Monday, June 23, 2008

Dense or Sparse - Part 1

Dense or Sparse 1:

Undoubtedly, it’s the world of ASO. But, BSO is not dead. In the initial days of cube designing, one would always say to himself .
“This looks like dense, hmm, may be sparse …I am not sure”

After this topic of my blog, I’ll try to reduce the number of people questioning this one.

I have always been told by many that I explain things from basics. The same goes here too.
First, we’ll spend some time on dimensional model.
No, don’t close the window right now .I mean, only 2 terms of dimensional model.
I shall talk of
FACT
DIMENSION.

Ex: The sales of Honda cars, in Charlotte of North Carolina, in the month of Jan of year 2008 are 5000.

Request all to re look at the above sentence and pull out the dimension names

In the first go, I can make out the following
1. Honda
2. Charlotte
3. Jan

More scrutiny would give more details
4. Sales
5. 2008
6. 5000

Now, what are these numbers or names suggest .Lets try with the names of dimensions

1. Products (from Honda)
2. Place (from charlotte)
3. Time (from Jan)
4. Sales (let it be this way, for some time)
5. Time (from 2008 year)
6. 5000 (this is the number, which is of sales)

Now, let’s refine it further.
Products
Place
Time
Sales

Lets assume that -
There might be more products i.e.
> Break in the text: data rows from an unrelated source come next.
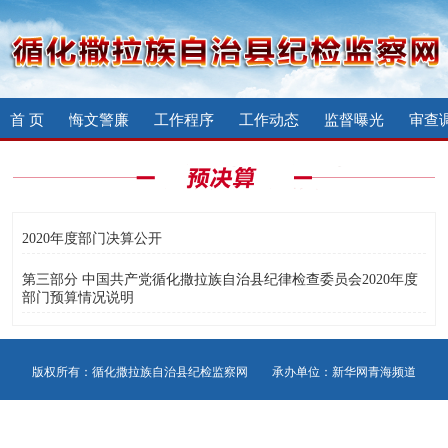
首 页
悔文警廉
工作程序
工作动态
监督曝光
审查
2020年度部门决算公开
第三部分 中国共产党循化撒拉族自治县纪律检查委员会2020年度
部门预算情况说明
版权所有：循化撒拉族自治县纪检监察网 承办单位：新华网青海频道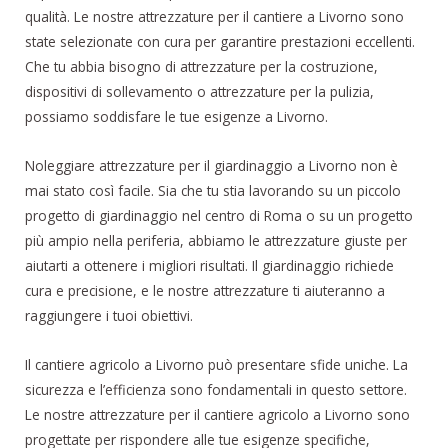
qualità. Le nostre attrezzature per il cantiere a Livorno sono
state selezionate con cura per garantire prestazioni eccellenti.
Che tu abbia bisogno di attrezzature per la costruzione,
dispositivi di sollevamento o attrezzature per la pulizia,
possiamo soddisfare le tue esigenze a Livorno.
Noleggiare attrezzature per il giardinaggio a Livorno non è
mai stato così facile. Sia che tu stia lavorando su un piccolo
progetto di giardinaggio nel centro di Roma o su un progetto
più ampio nella periferia, abbiamo le attrezzature giuste per
aiutarti a ottenere i migliori risultati. Il giardinaggio richiede
cura e precisione, e le nostre attrezzature ti aiuteranno a
raggiungere i tuoi obiettivi.
Il cantiere agricolo a Livorno può presentare sfide uniche. La
sicurezza e l’efficienza sono fondamentali in questo settore.
Le nostre attrezzature per il cantiere agricolo a Livorno sono
progettate per rispondere alle tue esigenze specifiche,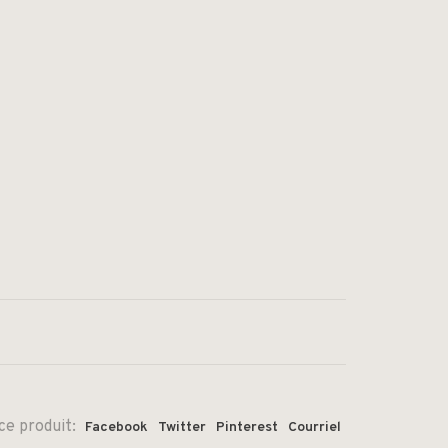
ce produit:
Facebook
Twitter
Pinterest
Courriel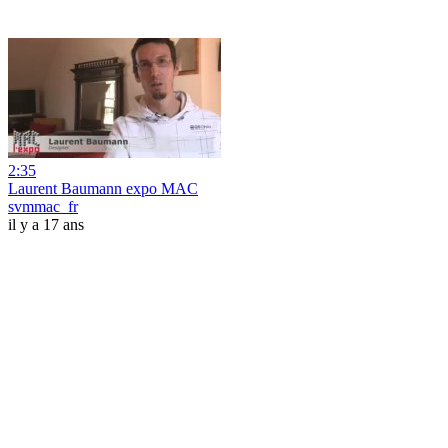
2:35
Laurent Baumann expo MAC
svmmac_fr
il y a 17 ans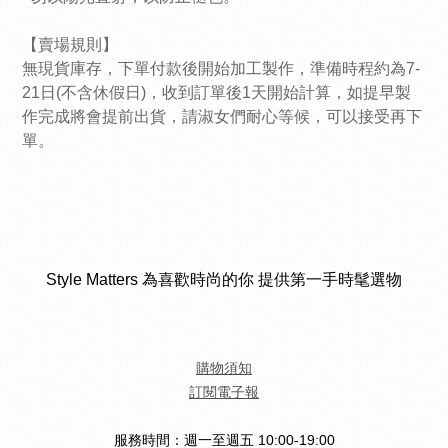
【賣場規則】
無現貨庫存，下單付款後開始加工製作，準備時程約為7-
21日(不含休假日)，收到訂單後1天開始計算，如提早製
作完成將會提前出貨，請淑女們耐心等候，可以接受再下
單。
Style Matters 為喜歡時尚的你 提供第一手時髦選物
購物須知
訂閱電子報
服務時間：週一至週五 10:00-19:00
Honda, GM, merc
Place, In US, North Carolina is a state and charlotte is one of the cities
Time, this one has a year , quarter , month ..Etc

Now, the final outline can be made with the limited knowledge which we had gained from the above

-Time
-Q1
-Q2
-Q3
-Place
-States
-North carolina
-Charlotte
-Sales (Lets keep is the same , for some more time )

This looks near to our outline.

Fact table contents are the ones, which a user/analyst/decision maker is interested to look at, and understand the business of his company.
The fact table content, when seen against other dimensions ( in our case , time , place , product) gives a user more information about his company.

I.e. Sales in a place, in the month of XYZ for a product.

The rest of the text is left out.